§ **PROBLEM DESCRIPTION**
Retype each line of the material below word for word; pictures stay out.

__________________________________________________

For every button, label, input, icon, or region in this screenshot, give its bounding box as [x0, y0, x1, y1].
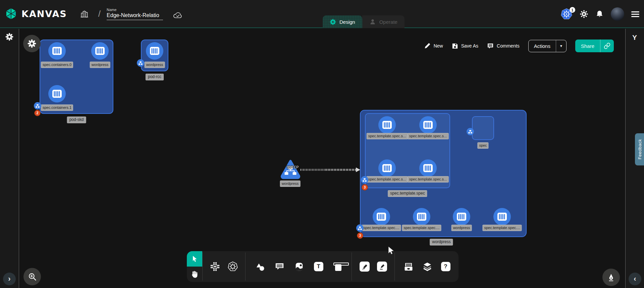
hamburger-menu-icon[interactable] — [631, 10, 639, 18]
node-label[interactable]: spec.template.spec.s... — [408, 176, 449, 183]
deployment-type-badge[interactable] — [356, 224, 364, 232]
pen-tool-button[interactable] — [360, 262, 370, 272]
notifications-bell-icon[interactable] — [595, 10, 604, 18]
comments-button[interactable]: Comments — [487, 43, 520, 49]
container-node[interactable] — [378, 116, 396, 134]
service-edge[interactable] — [301, 169, 356, 171]
feedback-tab[interactable]: Feedback — [635, 133, 644, 165]
container-node[interactable] — [378, 159, 396, 177]
kanvas-logo-icon[interactable] — [5, 7, 17, 20]
tab-operate[interactable]: Operate — [362, 15, 405, 28]
chip-components-icon[interactable] — [210, 261, 220, 272]
share-button[interactable]: Share — [575, 40, 614, 52]
actions-dropdown-button[interactable]: Actions ▾ — [528, 40, 567, 52]
node-label[interactable]: spec.template.spec.s... — [367, 133, 408, 139]
container-node[interactable] — [48, 85, 66, 102]
chevron-right-icon: › — [8, 275, 10, 283]
error-count-badge[interactable]: 3 — [362, 184, 368, 191]
container-node[interactable] — [453, 208, 470, 225]
freehand-tool-button[interactable] — [377, 262, 387, 272]
node-label[interactable]: spec.template.spec.... — [362, 225, 401, 231]
note-body-shape — [335, 264, 341, 271]
zoom-button[interactable] — [23, 268, 41, 285]
note-tool-button[interactable] — [333, 262, 342, 271]
container-icon — [497, 212, 507, 221]
node-label[interactable]: spec.template.spec.s... — [367, 176, 408, 183]
container-node[interactable] — [373, 208, 390, 225]
drawing-tools-section — [352, 251, 394, 282]
user-avatar[interactable] — [611, 7, 624, 21]
service-triangle-node[interactable] — [280, 159, 301, 179]
cursor-arrow-icon — [191, 255, 199, 263]
tab-design[interactable]: Design — [323, 15, 362, 28]
caret-down-icon[interactable]: ▾ — [556, 44, 566, 48]
error-count-badge[interactable]: 2 — [34, 110, 41, 116]
actions-divider — [556, 40, 556, 52]
node-label[interactable]: spec.template.spec.... — [402, 225, 441, 231]
pan-tool-button[interactable] — [187, 267, 202, 282]
text-tool-glyph: T — [317, 263, 320, 270]
node-label[interactable]: spec.containers.1 — [41, 104, 73, 111]
feedback-label: Feedback — [637, 139, 642, 159]
select-tool-button[interactable] — [187, 251, 202, 267]
left-dock-strip: › — [0, 29, 19, 288]
design-canvas[interactable]: New Save As Com — [19, 29, 625, 288]
comment-tool-icon[interactable] — [274, 262, 285, 272]
layers-icon[interactable] — [422, 262, 433, 272]
node-label[interactable]: spec.template.spec.... — [483, 225, 522, 231]
layer5-dock-icon[interactable]: Y — [632, 33, 637, 42]
expand-left-panel-button[interactable]: › — [3, 273, 16, 285]
container-icon — [382, 164, 392, 172]
node-label[interactable]: spec.containers.0 — [41, 62, 73, 68]
pod-type-badge[interactable] — [137, 59, 144, 67]
container-icon — [52, 47, 62, 55]
node-label[interactable]: wordpress — [90, 62, 110, 68]
text-tool-button[interactable]: T — [314, 262, 323, 271]
drawer-archive-icon[interactable] — [403, 262, 414, 272]
error-count-badge[interactable]: 3 — [357, 232, 363, 239]
settings-gear-icon[interactable] — [580, 10, 588, 18]
spec-node[interactable] — [472, 116, 494, 140]
container-node[interactable] — [91, 42, 109, 60]
group-label[interactable]: spec.template.spec — [388, 190, 427, 197]
pod-type-badge[interactable] — [361, 176, 368, 184]
canvas-toolbar: T — [187, 251, 459, 282]
node-label[interactable]: spec.template.spec.s... — [408, 133, 449, 139]
container-node[interactable] — [146, 42, 163, 60]
image-tool-icon[interactable] — [294, 262, 304, 272]
meshery-swirl-icon[interactable] — [5, 33, 13, 41]
container-node[interactable] — [419, 159, 437, 177]
organization-icon[interactable] — [80, 9, 89, 18]
shapes-tool-icon[interactable] — [255, 262, 265, 271]
group-label[interactable]: pod-rcc — [146, 74, 164, 80]
new-button[interactable]: New — [424, 43, 443, 49]
node-label[interactable]: wordpress — [451, 225, 472, 231]
kubernetes-context-button[interactable]: 1 — [560, 8, 573, 20]
container-node[interactable] — [413, 208, 430, 225]
save-as-button[interactable]: Save As — [452, 43, 478, 49]
operate-person-icon — [369, 18, 376, 25]
group-label[interactable]: wordpress — [430, 239, 453, 245]
help-button[interactable]: ? — [441, 262, 450, 271]
name-field-label: Name — [107, 8, 163, 12]
node-label[interactable]: wordpress — [145, 62, 165, 68]
save-as-label: Save As — [461, 43, 478, 49]
node-label[interactable]: spec — [477, 142, 488, 149]
copy-link-button[interactable] — [600, 43, 614, 49]
right-dock-strip: Y Feedback ‹ — [625, 29, 644, 288]
container-node[interactable] — [419, 116, 437, 134]
expand-right-panel-button[interactable]: ‹ — [629, 273, 641, 285]
pod-type-badge[interactable] — [467, 128, 474, 135]
group-label[interactable]: pod-skd — [67, 117, 86, 123]
design-name-input[interactable] — [107, 12, 163, 20]
kubernetes-tool-icon[interactable] — [227, 261, 238, 272]
container-node[interactable] — [48, 42, 66, 60]
service-label[interactable]: wordpress — [280, 181, 301, 187]
help-glyph: ? — [444, 263, 447, 270]
pen-icon — [361, 263, 368, 270]
container-node[interactable] — [493, 208, 511, 225]
ink-pen-button[interactable] — [602, 269, 620, 286]
chevron-left-icon: ‹ — [634, 275, 636, 283]
pod-type-badge[interactable] — [34, 102, 41, 110]
node-configure-button[interactable] — [23, 35, 41, 52]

__________________________________________________

§ **ANSWER BOX**
For every button, label, input, icon, or region in this screenshot, give its bounding box as [x0, y0, x1, y1].
hamburger-menu-icon[interactable] — [631, 10, 639, 18]
node-label[interactable]: spec.template.spec.s... — [408, 176, 449, 183]
deployment-type-badge[interactable] — [356, 224, 364, 232]
pen-tool-button[interactable] — [360, 262, 370, 272]
notifications-bell-icon[interactable] — [595, 10, 604, 18]
comments-button[interactable]: Comments — [487, 43, 520, 49]
container-node[interactable] — [378, 116, 396, 134]
service-edge[interactable] — [301, 169, 356, 171]
feedback-tab[interactable]: Feedback — [635, 133, 644, 165]
container-node[interactable] — [378, 159, 396, 177]
kanvas-logo-icon[interactable] — [5, 7, 17, 20]
tab-operate[interactable]: Operate — [362, 15, 405, 28]
chip-components-icon[interactable] — [210, 261, 220, 272]
share-button[interactable]: Share — [575, 40, 614, 52]
actions-dropdown-button[interactable]: Actions ▾ — [528, 40, 567, 52]
node-label[interactable]: spec.template.spec.s... — [367, 133, 408, 139]
container-node[interactable] — [48, 85, 66, 102]
chevron-right-icon: › — [8, 275, 10, 283]
error-count-badge[interactable]: 3 — [362, 184, 368, 191]
container-node[interactable] — [453, 208, 470, 225]
freehand-tool-button[interactable] — [377, 262, 387, 272]
node-label[interactable]: spec.template.spec.... — [362, 225, 401, 231]
note-body-shape — [335, 264, 341, 271]
zoom-button[interactable] — [23, 268, 41, 285]
note-tool-button[interactable] — [333, 262, 342, 271]
container-icon — [497, 212, 507, 221]
node-label[interactable]: spec.template.spec.s... — [367, 176, 408, 183]
container-node[interactable] — [373, 208, 390, 225]
drawing-tools-section — [352, 251, 394, 282]
user-avatar[interactable] — [611, 7, 624, 21]
service-triangle-node[interactable] — [280, 159, 301, 179]
cursor-arrow-icon — [191, 255, 199, 263]
tab-design[interactable]: Design — [323, 15, 362, 28]
caret-down-icon[interactable]: ▾ — [556, 44, 566, 48]
error-count-badge[interactable]: 2 — [34, 110, 41, 116]
actions-divider — [556, 40, 556, 52]
node-label[interactable]: spec.template.spec.... — [402, 225, 441, 231]
pan-tool-button[interactable] — [187, 267, 202, 282]
text-tool-glyph: T — [317, 263, 320, 270]
node-label[interactable]: spec.containers.1 — [41, 104, 73, 111]
feedback-label: Feedback — [637, 139, 642, 159]
select-tool-button[interactable] — [187, 251, 202, 267]
left-dock-strip: › — [0, 29, 19, 288]
design-canvas[interactable]: New Save As Com — [19, 29, 625, 288]
comment-tool-icon[interactable] — [274, 262, 285, 272]
layers-icon[interactable] — [422, 262, 433, 272]
node-label[interactable]: spec.template.spec.... — [483, 225, 522, 231]
layer5-dock-icon[interactable]: Y — [632, 33, 637, 42]
expand-left-panel-button[interactable]: › — [3, 273, 16, 285]
container-icon — [382, 164, 392, 172]
node-label[interactable]: spec.containers.0 — [41, 62, 73, 68]
pod-type-badge[interactable] — [137, 59, 144, 67]
container-icon — [52, 47, 62, 55]
node-label[interactable]: wordpress — [90, 62, 110, 68]
text-tool-button[interactable]: T — [314, 262, 323, 271]
drawer-archive-icon[interactable] — [403, 262, 414, 272]
error-count-badge[interactable]: 3 — [357, 232, 363, 239]
settings-gear-icon[interactable] — [580, 10, 588, 18]
spec-node[interactable] — [472, 116, 494, 140]
container-node[interactable] — [91, 42, 109, 60]
group-label[interactable]: spec.template.spec — [388, 190, 427, 197]
pod-type-badge[interactable] — [361, 176, 368, 184]
canvas-toolbar: T — [187, 251, 459, 282]
node-label[interactable]: spec.template.spec.s... — [408, 133, 449, 139]
container-node[interactable] — [146, 42, 163, 60]
image-tool-icon[interactable] — [294, 262, 304, 272]
meshery-swirl-icon[interactable] — [5, 33, 13, 41]
container-node[interactable] — [419, 159, 437, 177]
organization-icon[interactable] — [80, 9, 89, 18]
shapes-tool-icon[interactable] — [255, 262, 265, 271]
group-label[interactable]: pod-rcc — [146, 74, 164, 80]
new-button[interactable]: New — [424, 43, 443, 49]
node-label[interactable]: wordpress — [451, 225, 472, 231]
kubernetes-context-button[interactable]: 1 — [560, 8, 573, 20]
container-node[interactable] — [413, 208, 430, 225]
save-as-button[interactable]: Save As — [452, 43, 478, 49]
operate-person-icon — [369, 18, 376, 25]
group-label[interactable]: wordpress — [430, 239, 453, 245]
help-button[interactable]: ? — [441, 262, 450, 271]
name-field-label: Name — [107, 8, 163, 12]
node-label[interactable]: wordpress — [145, 62, 165, 68]
save-as-label: Save As — [461, 43, 478, 49]
node-label[interactable]: spec — [477, 142, 488, 149]
copy-link-button[interactable] — [600, 43, 614, 49]
right-dock-strip: Y Feedback ‹ — [625, 29, 644, 288]
container-node[interactable] — [419, 116, 437, 134]
expand-right-panel-button[interactable]: ‹ — [629, 273, 641, 285]
pod-type-badge[interactable] — [467, 128, 474, 135]
group-label[interactable]: pod-skd — [67, 117, 86, 123]
design-name-input[interactable] — [107, 12, 163, 20]
kubernetes-tool-icon[interactable] — [227, 261, 238, 272]
container-node[interactable] — [48, 42, 66, 60]
service-label[interactable]: wordpress — [280, 181, 301, 187]
help-glyph: ? — [444, 263, 447, 270]
pen-icon — [361, 263, 368, 270]
container-node[interactable] — [493, 208, 511, 225]
ink-pen-button[interactable] — [602, 269, 620, 286]
chevron-left-icon: ‹ — [634, 275, 636, 283]
pod-type-badge[interactable] — [34, 102, 41, 110]
node-configure-button[interactable] — [23, 35, 41, 52]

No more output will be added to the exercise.